Exercise inputs —

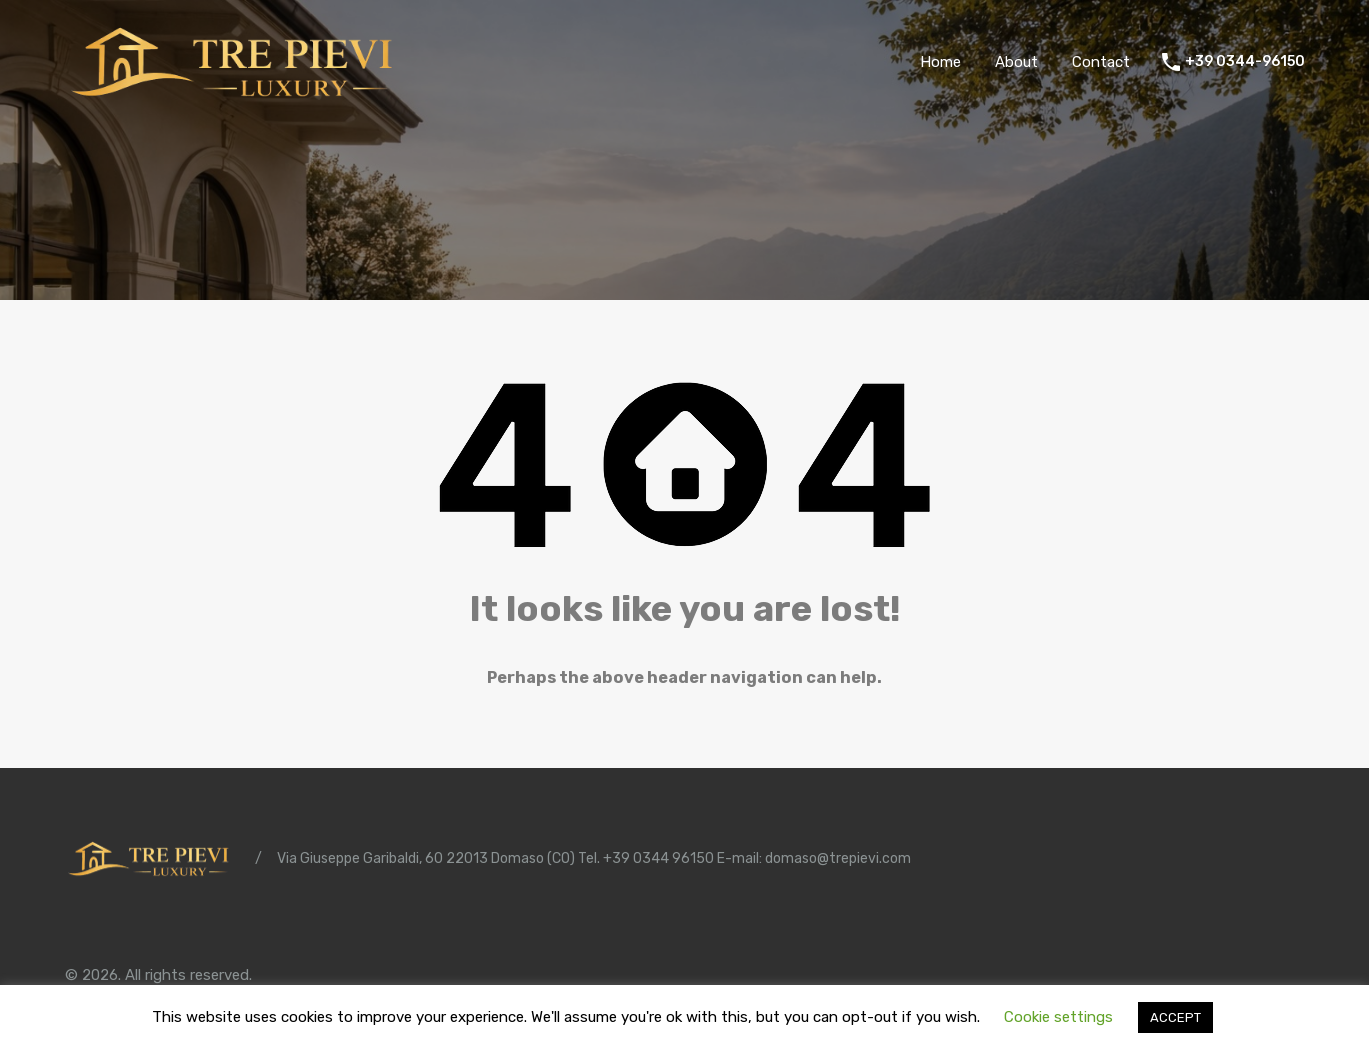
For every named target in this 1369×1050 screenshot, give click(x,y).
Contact (1101, 62)
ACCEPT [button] (1175, 1017)
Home (940, 62)
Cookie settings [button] (1058, 1017)
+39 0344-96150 (1245, 62)
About (1016, 62)
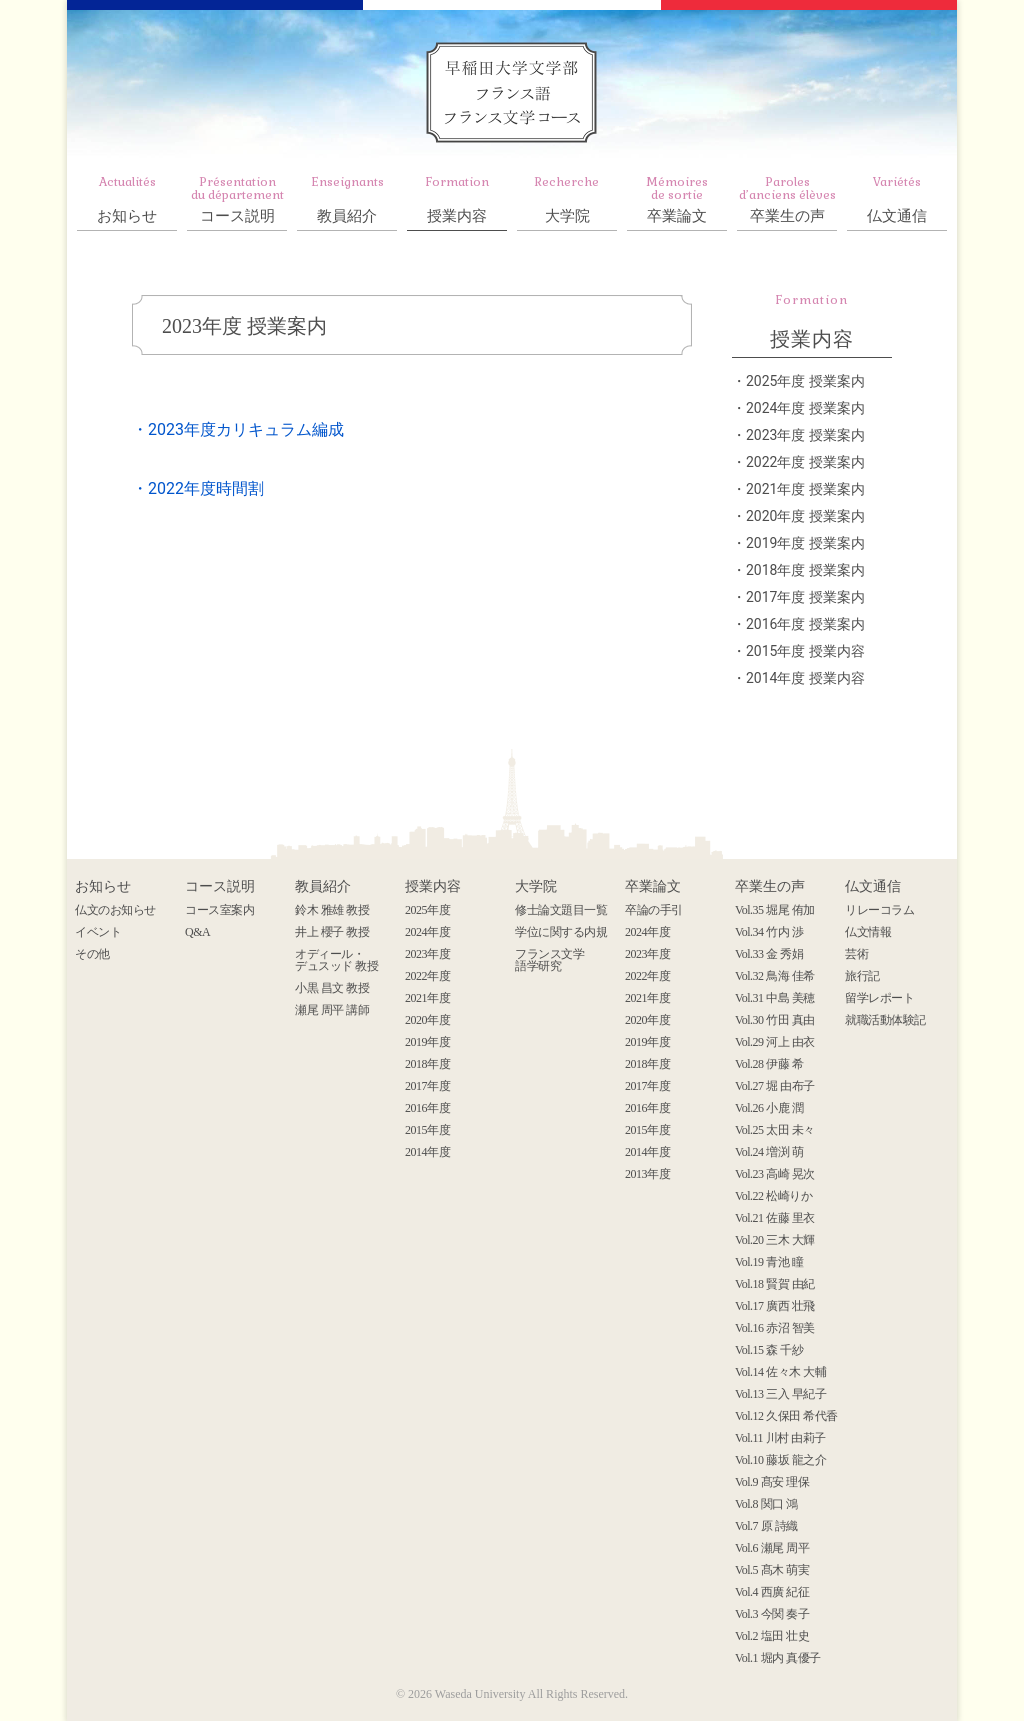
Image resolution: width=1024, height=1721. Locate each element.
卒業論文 (677, 199)
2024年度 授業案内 (805, 408)
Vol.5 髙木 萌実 (772, 1570)
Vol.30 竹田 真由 (775, 1020)
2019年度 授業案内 (805, 543)
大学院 (567, 199)
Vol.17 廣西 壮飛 (775, 1306)
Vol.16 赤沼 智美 (775, 1328)
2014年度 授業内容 (805, 678)
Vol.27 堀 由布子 (775, 1086)
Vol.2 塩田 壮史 (772, 1636)
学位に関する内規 (561, 932)
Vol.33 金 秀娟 (769, 954)
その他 (92, 954)
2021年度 (427, 998)
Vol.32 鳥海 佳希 (775, 976)
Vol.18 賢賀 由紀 (775, 1284)
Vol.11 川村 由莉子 (780, 1438)
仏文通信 (897, 199)
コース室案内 (219, 910)
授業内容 (457, 199)
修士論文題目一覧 (561, 910)
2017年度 (427, 1086)
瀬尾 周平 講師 (332, 1010)
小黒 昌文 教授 (332, 988)
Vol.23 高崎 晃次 (775, 1174)
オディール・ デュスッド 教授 (336, 960)
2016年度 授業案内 (805, 624)
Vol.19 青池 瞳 (769, 1262)
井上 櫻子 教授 (332, 932)
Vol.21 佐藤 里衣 (775, 1218)
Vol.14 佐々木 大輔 (780, 1372)
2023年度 (427, 954)
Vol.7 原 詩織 (766, 1526)
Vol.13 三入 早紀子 (780, 1394)
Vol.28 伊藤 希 (769, 1064)
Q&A (197, 932)
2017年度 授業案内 (805, 597)
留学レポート (879, 998)
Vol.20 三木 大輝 (775, 1240)
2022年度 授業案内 (805, 462)
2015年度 (427, 1130)
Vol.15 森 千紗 (769, 1350)
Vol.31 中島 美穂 (775, 998)
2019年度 (427, 1042)
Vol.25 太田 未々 (775, 1130)
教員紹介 (347, 199)
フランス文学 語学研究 (549, 960)
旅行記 (862, 976)
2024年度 (427, 932)
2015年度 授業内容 (805, 651)
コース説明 (237, 199)
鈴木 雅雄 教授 (332, 910)
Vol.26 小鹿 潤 (769, 1108)
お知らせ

Your instructions — Everything from the first line of the entries through the line containing "Vol.18 賢賀 由紀 (775, 1284)" is to be transcribed exactly; the pictures are not.

Answer below —
For every named target in this 1369×1050 screenshot, give click(x,y).
Contact (1101, 62)
ACCEPT [button] (1175, 1017)
Home (940, 62)
Cookie settings [button] (1058, 1017)
+39 0344-96150 (1245, 62)
About (1016, 62)
Image resolution: width=1024, height=1721. Locate each element.
卒業論文 (677, 199)
2024年度 授業案内 (805, 408)
Vol.5 髙木 萌実 (772, 1570)
Vol.30 竹田 真由 (775, 1020)
2019年度 授業案内 (805, 543)
大学院 (567, 199)
Vol.17 廣西 壮飛 (775, 1306)
Vol.16 赤沼 智美 (775, 1328)
2014年度 授業内容 (805, 678)
Vol.27 堀 由布子 (775, 1086)
Vol.2 塩田 壮史 (772, 1636)
学位に関する内規 (561, 932)
Vol.33 金 秀娟 (769, 954)
その他 (92, 954)
2021年度 (427, 998)
Vol.32 鳥海 佳希 (775, 976)
Vol.18 賢賀 由紀 (775, 1284)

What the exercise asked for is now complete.